Eric Feigl-Ding
Epidemiologist & Senior Fellow, Federation of American Scientists
Dr. Eric Feigl-Ding (Eric Ding) is an epidemiologist and health economist and a Senior Fellow at the Federation of American Scientists in Washington DC, and Chief Health Economist for Microclinic International. He was previously a faculty and researcher at the Harvard Chan School of Public Health and Harvard Medical School between 2004 – 2020.
Dr. Feigl-Ding’s work focuses on the intersection of public health and public policy. He also currently works on behavioral interventions for prevention, Medicare cost and quality improvements, drug safety, diabetes/obesity prevention, and public health programs in the US. He has further expertise in designing and conducting randomized trials, systematic reviews, public health programs, public policy implementation, and leveraging big data for improving health systems.
He has published in leading journals, including the New England Journal of Medicine, Journal of the American Medical Association, The Lancet, and Health Policy.
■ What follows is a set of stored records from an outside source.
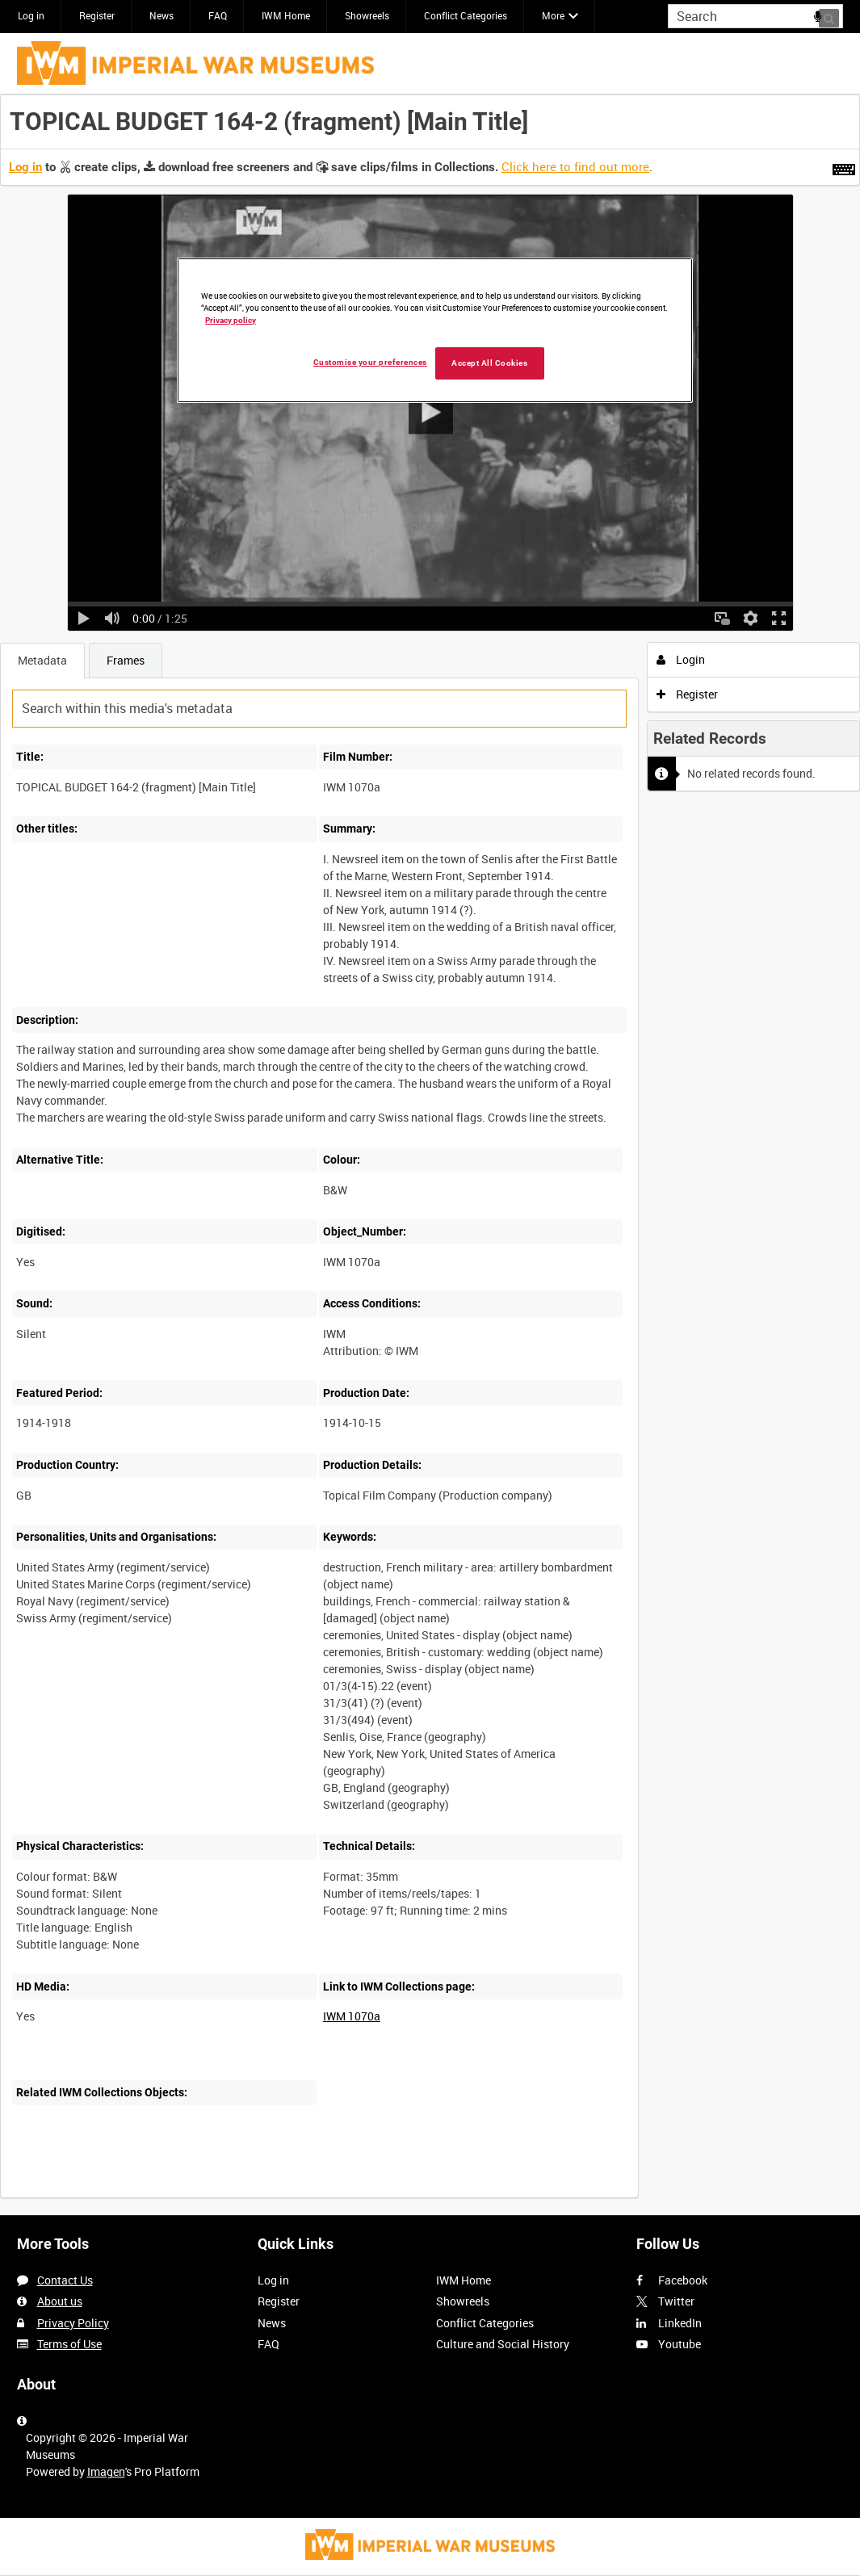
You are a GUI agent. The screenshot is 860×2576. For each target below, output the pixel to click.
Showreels (367, 15)
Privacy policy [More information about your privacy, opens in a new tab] (230, 320)
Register (97, 15)
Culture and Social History (502, 2344)
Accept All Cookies (489, 363)
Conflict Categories (465, 15)
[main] (430, 1154)
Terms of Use (69, 2344)
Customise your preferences (370, 362)
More (553, 15)
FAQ (217, 15)
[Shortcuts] (844, 166)
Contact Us (65, 2280)
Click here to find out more (575, 166)
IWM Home (286, 15)
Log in (31, 15)
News (161, 15)
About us (59, 2301)
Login (681, 659)
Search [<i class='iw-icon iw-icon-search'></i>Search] (834, 14)
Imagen (106, 2471)
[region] (435, 330)
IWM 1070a (351, 2016)
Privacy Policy (73, 2323)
He had founded the first geo-social network and public alert system for drinking water toxic contamination, as featured in WIRED. For his work, he was awarded the 2017 Mark V. Anderson Leadership Award from Sigma Chi Foundation.
Altogether, his competitively awarded projects as PI/Director have received over $10 million in funding. A World Economic Forum Global Shaper, he has chaired committees for the Health Directorate of the European Commission, advised the World Health Organization, Denmark Ministry of Health, and served as a member of the Global Burden of Disease Project. He also advised and successfully convinced the C-suite leaders of a major Fortune 100 food/beverage company to adopt the WHO health recommendations for added sugars.
Dr. Feigl-Ding graduated from The Johns Hopkins University with Honors in Public Health and Phi Beta Kappa. Teaching at Harvard for over 15 years, he has advised and mentored two dozen students and lectured in more than a dozen graduate and undergraduate courses, for which he received the Derek Bok Distinction in Teaching Award from Harvard College.